Posted: Nov 08, 2017 8:56 am
I find this medical case to be fascinating. I sometimes use it when people have trouble understanding how a man can "feel" like a woman, or vice versa.
From Wikipedia :
I'm wondering why " not all the carriers of the mutation were affected".
When you are conceived you normally have a pair of X chromosomes if you are to become a girl and a set of XY chromosomes if you are destined to be male.
For the first weeks of life in womb you are neither, though in both sexes nipples start to grow.
Then, around eight weeks after conception, the sex hormones kick in. If you're genetically male the Y chromosome instructs your gonads to become testicles and sends testosterone to a structure called the tubercle, where it is converted into a more potent hormone called dihydro-testosterone This in turn transforms the tubercle into a penis. If you're female and you don't make dihydro-testosterone then your tubercle becomes a clitoris.
When Imperato-McGinley investigated the Guevedoces she discovered the reason they don't have male genitalia when they are born is because they are deficient in an enzyme called 5-alpha-reductase, which normally converts testosterone into dihydro-testosterone.
This deficiency seems to be a genetic condition, quite common in this part of the Dominican Republic, but vanishingly rare elsewhere. So the boys, despite having an XY chromosome, appear female when they are born. At puberty, like other boys, they get a second surge of testosterone. This time the body does respond and they sprout muscles, testes and a penis.
From Wikipedia :
5α-Reductase deficiency (5-ARD) is an autosomal recessive intersex condition caused by a mutation of the 5α reductase type II gene.

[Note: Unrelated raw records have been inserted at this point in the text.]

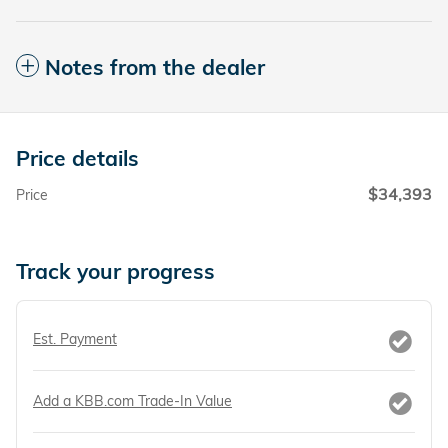
Notes from the dealer
Price details
$34,393
Price
Track your progress
Est. Payment
Add a KBB.com Trade-In Value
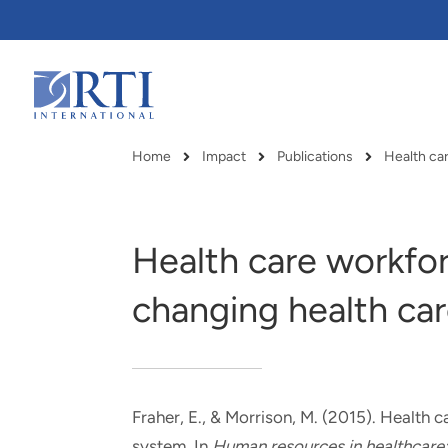
Skip
to
Main
Content
RTI
International
Home
Impact
Publications
Health car
Breadcrumb
Health care workfor
changing health ca
Fraher, E.
, & Morrison, M.
(2015).
Health ca
RTI delivers innovation, efficiency
RTI Leverages advanced
system
. In
Human resources in healthcare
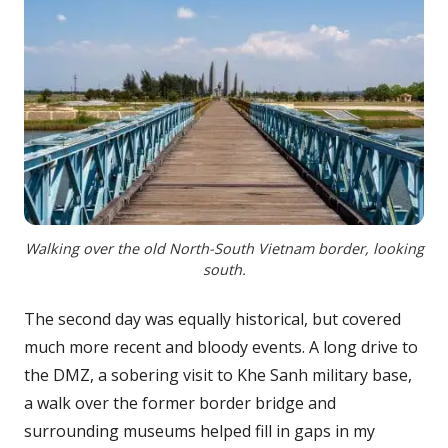
Walking over the old North-South Vietnam border, looking
south.
The second day was equally historical, but covered
much more recent and bloody events. A long drive to
the DMZ, a sobering visit to Khe Sanh military base,
a walk over the former border bridge and
surrounding museums helped fill in gaps in my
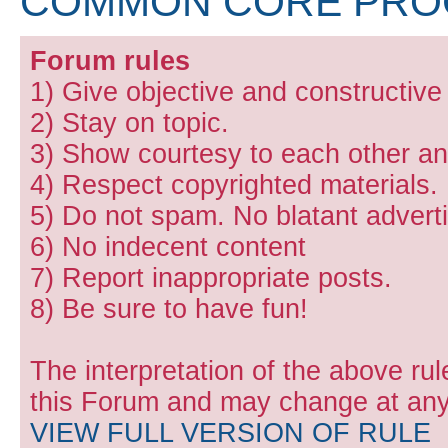
COMMON CORE PR
Forum rules
1) Give objective and constructiv
2) Stay on topic.
3) Show courtesy to each other and
4) Respect copyrighted materials.
5) Do not spam. No blatant adverti
6) No indecent content
7) Report inappropriate posts.
8) Be sure to have fun!
The interpretation of the above rul
this Forum and may change at any 
VIEW FULL VERSION OF RULE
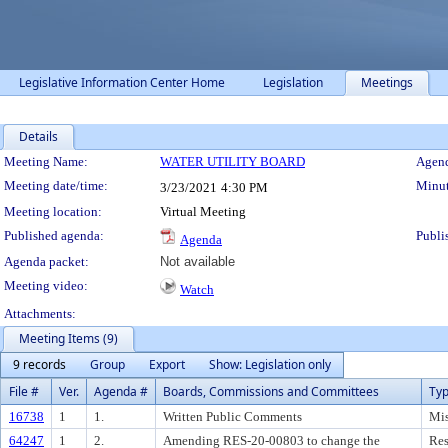
Legislative Information Center Home
Legislation
Meetings
Details
Meeting Details
Meeting Name:
WATER UTILITY BOARD
Agend
Meeting date/time:
Minut
3/23/2021
4:30 PM
Meeting location:
Virtual Meeting
Published agenda:
Publi
Agenda
Agenda packet:
Not available
Meeting video:
Watch
Attachments:
Meeting Items (9)
9 records
Group
Export
Show: Legislation only
File #
Ver.
Agenda #
Boards, Commissions and Committees
Ty
16738
1
1.
Written Public Comments
Mis
64247
1
2.
Amending RES-20-00803 to change the
Res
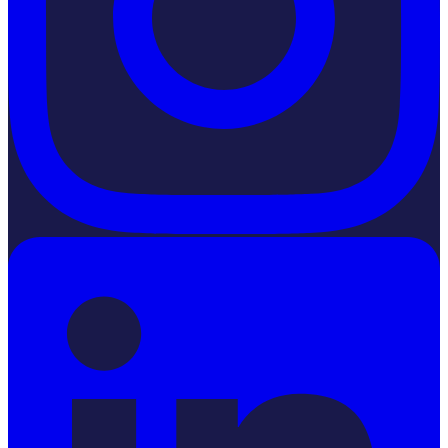
LinkedIn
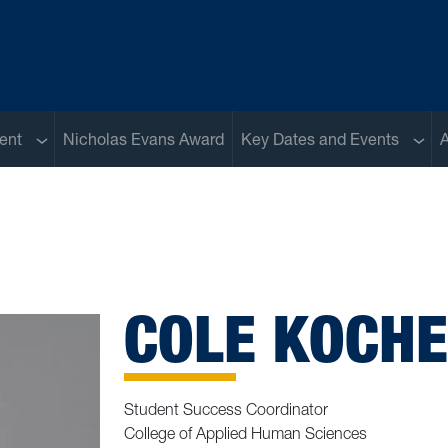
Sub menu
Sub 
ent
Nicholas Evans Award
Key Dates and Events
A
COLE KOCH
Student Success Coordinator
College of Applied Human Sciences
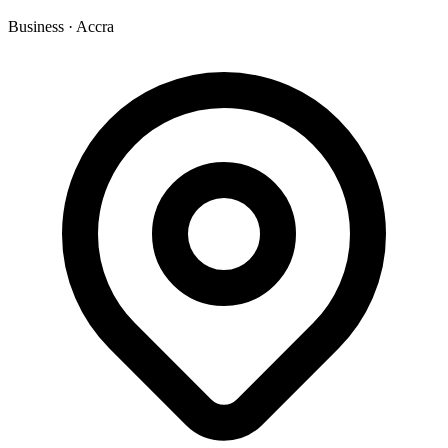
Business
·
Accra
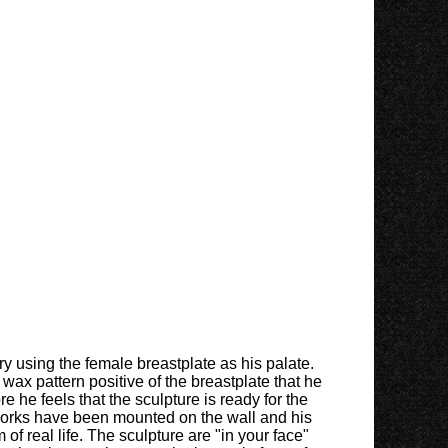
ry using the female breastplate as his palate.
ax pattern positive of the breastplate that he
he feels that the sculpture is ready for the
 works have been mounted on the wall and his
of real life. The sculpture are "in your face"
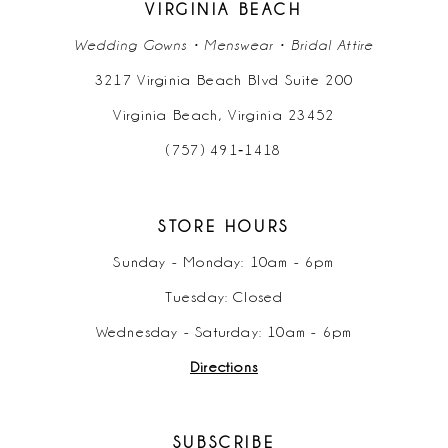
VIRGINIA BEACH
Wedding Gowns • Menswear • Bridal Attire
3217 Virginia Beach Blvd Suite 200
Virginia Beach, Virginia 23452
(757) 491‑1418
STORE HOURS
Sunday - Monday: 10am - 6pm
Tuesday: Closed
Wednesday - Saturday: 10am - 6pm
Directions
SUBSCRIBE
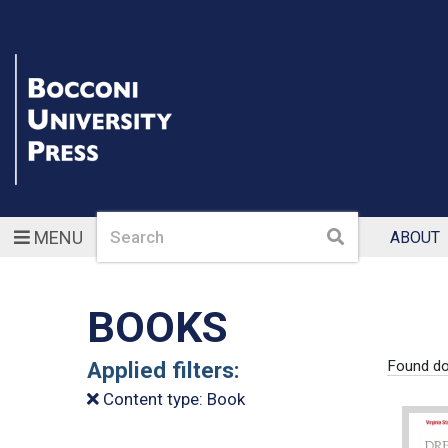
Search
Search
MENU
ABOUT
BOOKS
Applied filters:
Found d
Content type: Book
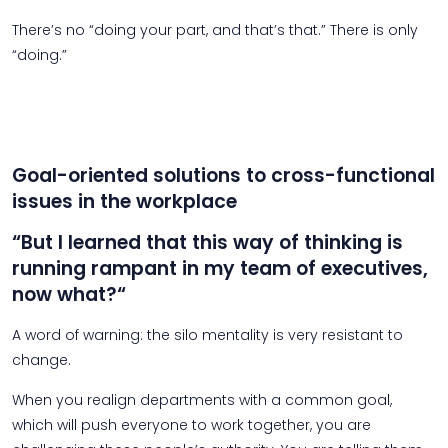
There’s no “doing your part, and that’s that.” There is only
“doing.”
Goal-oriented solutions to cross-functional
issues in the workplace
“But I learned that this way of thinking is
running rampant in my team of executives,
now what?“
A word of warning: the silo mentality is very resistant to
change.
When you realign departments with a common goal,
which will push everyone to work together, you are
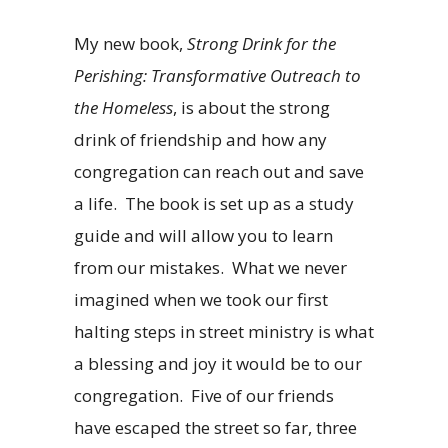
My new book,
Strong Drink for the
Perishing: Transformative Outreach to
the Homeless
, is about the strong
drink of friendship and how any
congregation can reach out and save
a life. The book is set up as a study
guide and will allow you to learn
from our mistakes. What we never
imagined when we took our first
halting steps in street ministry is what
a blessing and joy it would be to our
congregation. Five of our friends
have escaped the street so far, three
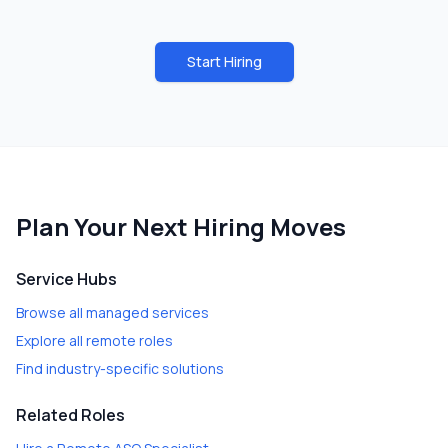
Start Hiring
Plan Your Next Hiring Moves
Service Hubs
Browse all managed services
Explore all remote roles
Find industry-specific solutions
Related Roles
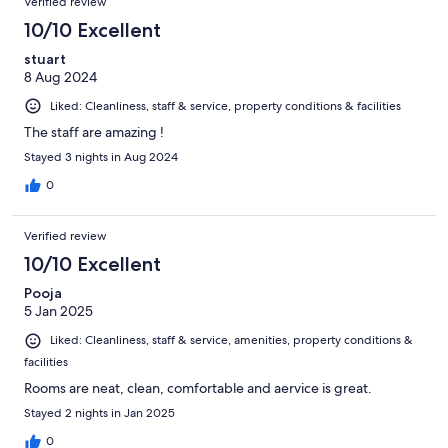
Verified review
10/10 Excellent
stuart
8 Aug 2024
Liked: Cleanliness, staff & service, property conditions & facilities
The staff are amazing !
Stayed 3 nights in Aug 2024
0
Verified review
10/10 Excellent
Pooja
5 Jan 2025
Liked: Cleanliness, staff & service, amenities, property conditions &
facilities
Rooms are neat, clean, comfortable and aervice is great.
Stayed 2 nights in Jan 2025
0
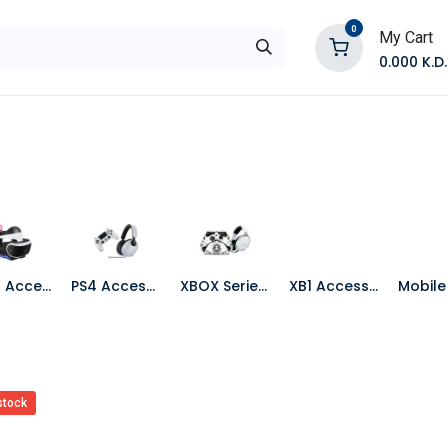
0
My Cart
0.000
K.D.
E
Shop by Products
Contact Us
PS VR Accessories
PS4 Accessories
XBOX Series X Accessories
XB1 Accessories
stock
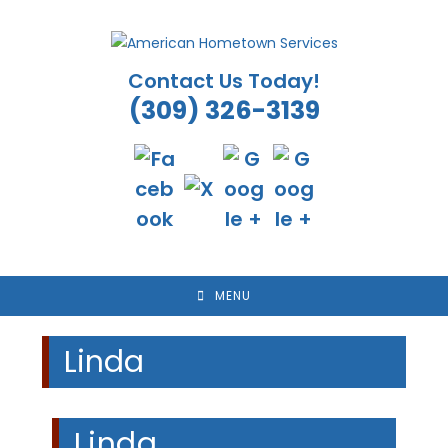
Skip
to
content
Contact Us Today!
(309) 326-3139
MENU
Linda
Linda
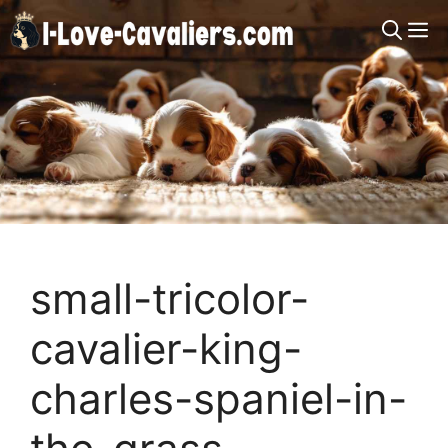
Skip
M
to
content
small-tricolor-
cavalier-king-
charles-spaniel-in-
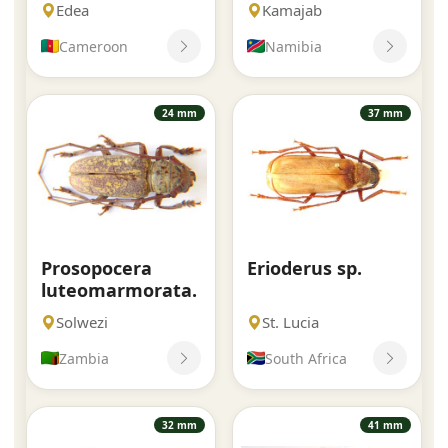
Edea
Kamajab
Cameroon
Namibia
24 mm
37 mm
Prosopocera
Erioderus sp.
luteomarmorata.
Solwezi
St. Lucia
Zambia
South Africa
32 mm
41 mm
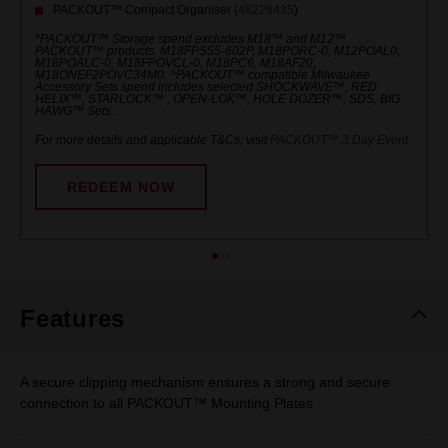
PACKOUT™ Compact Organiser (
48228435
)
*PACKOUT™ Storage spend excludes M18™ and M12™
PACKOUT™ products. M18FPS55-602P, M18PORC-0, M12POAL0,
M18POALC-0, M18FPOVCL-0, M18PC6, M18AF20,
M18ONEF2POVC34M0. ^PACKOUT™ compatible Milwaukee
Accessory Sets spend includes selected SHOCKWAVE™, RED
HELIX™, STARLOCK™ , OPEN-LOK™, HOLE DOZER™, SDS, BIG
HAWG™ Sets.
For more details and applicable T&Cs, visit
PACKOUT™ 3 Day Event
.
REDEEM NOW
Features
A secure clipping mechanism ensures a strong and secure
connection to all PACKOUT™ Mounting Plates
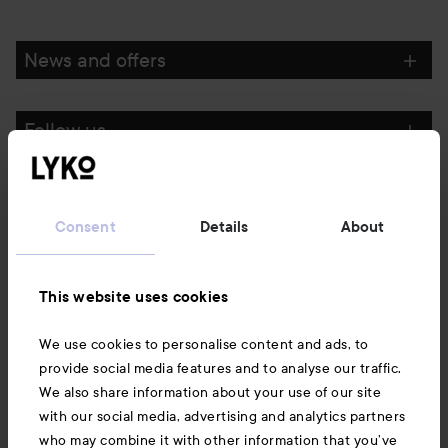
News and offers
Follow us
Customer service
Consent
Details
About
Information
This website uses cookies
Also of interest
We use cookies to personalise content and ads, to
provide social media features and to analyse our traffic.
We also share information about your use of our site
with our social media, advertising and analytics partners
who may combine it with other information that you’ve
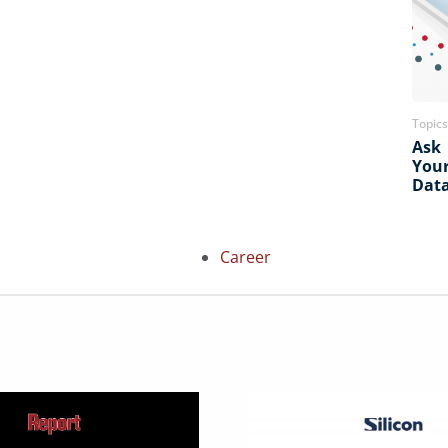
Topics
Ask
You
Dat
Career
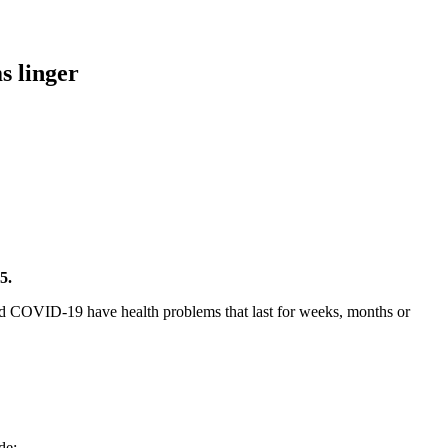
s linger
5.
 COVID-19 have health problems that last for weeks, months or
de:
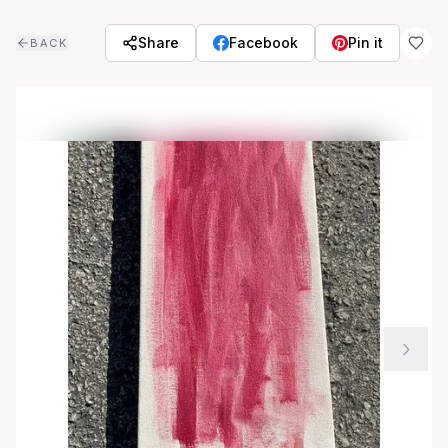
Skip to main content
Share
Facebook
Pin it
BACK
›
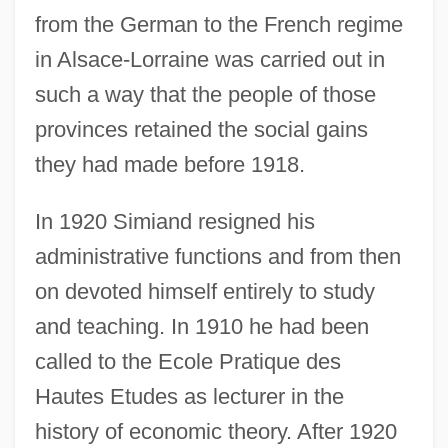
from the German to the French regime
in Alsace-Lorraine was carried out in
such a way that the people of those
provinces retained the social gains
they had made before 1918.
In 1920 Simiand resigned his
administrative functions and from then
on devoted himself entirely to study
and teaching. In 1910 he had been
called to the Ecole Pratique des
Hautes Etudes as lecturer in the
history of economic theory. After 1920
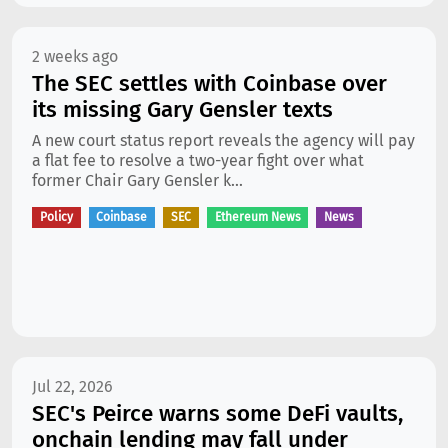
2 weeks ago
The SEC settles with Coinbase over
its missing Gary Gensler texts
A new court status report reveals the agency will pay
a flat fee to resolve a two-year fight over what
former Chair Gary Gensler k...
Policy
Coinbase
SEC
Ethereum News
News
Jul 22, 2026
SEC's Peirce warns some DeFi vaults,
onchain lending may fall under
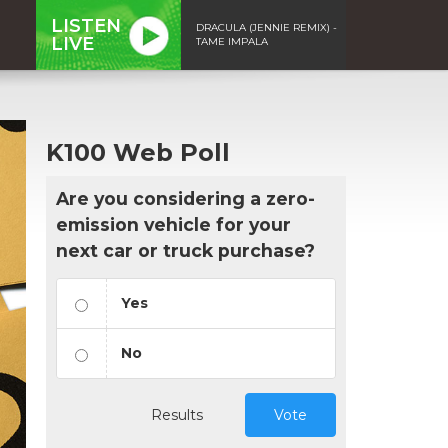
LISTEN
DRACULA (JENNIE REMIX) -
LIVE
TAME IMPALA
K100 Web Poll
Are you considering a zero-
emission vehicle for your
next car or truck purchase?
Yes
No
Results
Vote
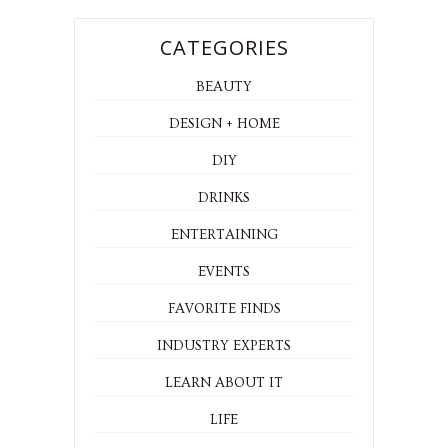
CATEGORIES
BEAUTY
DESIGN + HOME
DIY
DRINKS
ENTERTAINING
EVENTS
FAVORITE FINDS
INDUSTRY EXPERTS
LEARN ABOUT IT
LIFE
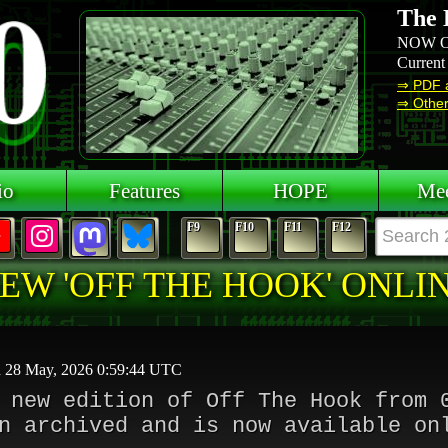
The 
NOW O
Current
⇒ PDF 
⇒ Other 
io
Features
HOPE
Mee
F9
F10
F11
F12
EW 'OFF THE HOOK' ONLI
d 28 May, 2026 0:59:44 UTC
 new edition of Off The Hook from 
n archived and is now available on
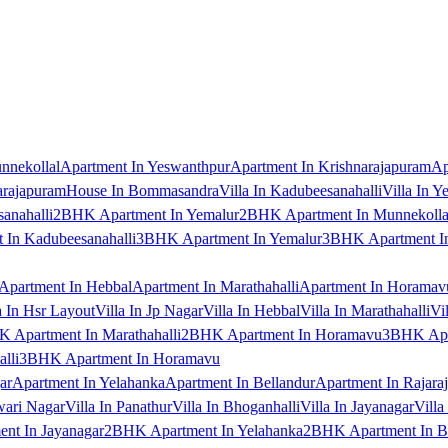
nnekollal
Apartment In Yeswanthpur
Apartment In Krishnarajapuram
Ap
arajapuram
House In Bommasandra
Villa In Kadubeesanahalli
Villa In Y
anahalli
2BHK Apartment In Yemalur
2BHK Apartment In Munnekolla
In Kadubeesanahalli
3BHK Apartment In Yemalur
3BHK Apartment In
Apartment In Hebbal
Apartment In Marathahalli
Apartment In Horamav
a In Hsr Layout
Villa In Jp Nagar
Villa In Hebbal
Villa In Marathahalli
Vi
 Apartment In Marathahalli
2BHK Apartment In Horamavu
3BHK Apar
lli
3BHK Apartment In Horamavu
ar
Apartment In Yelahanka
Apartment In Bellandur
Apartment In Rajara
wari Nagar
Villa In Panathur
Villa In Bhoganhalli
Villa In Jayanagar
Villa
nt In Jayanagar
2BHK Apartment In Yelahanka
2BHK Apartment In B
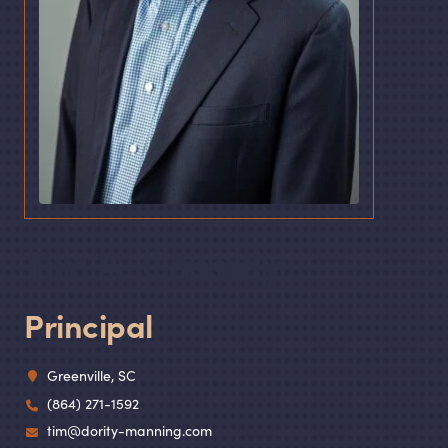
Tim A. Cassidy
Principal
Greenville, SC
(864) 271-1592
tim@dority-manning.com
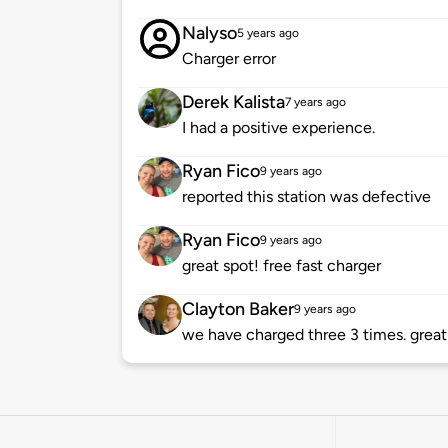
Nalyso
5 years ago
Charger error
Derek Kalista
7 years ago
I had a positive experience.
Ryan Fico
9 years ago
reported this station was defective
Ryan Fico
9 years ago
great spot! free fast charger
Clayton Baker
9 years ago
we have charged three 3 times. great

The condition is extremely rare, with areas of greater incidence known in regions of the Dominican Republic, Papua New Guinea, and Turkey.
The cases of the condition reported in the Dominican Republic are of greatest interest due to its prevalence in the small remote village of Las Salinas, where 12 out of 13 families had one or more male family members that carried the genetic mutation, though not all the carriers of the mutation were affected. The overall incidence for the village was 1 in every 90 males were affected carriers, the remainder of the village genetic males were either non-carriers or non-affected carriers.
It is thought that either a founder effect or a bottleneck effect (the villagers are interrelated and may have inherited the mutation from the same individual), in conjunction with a lack of geneflow (genes from outsiders) in the isolated geographic location of Las Salinas allowed the mutation to become amplified in the village.
I'm wondering why " not all the carriers of the mutation were affected".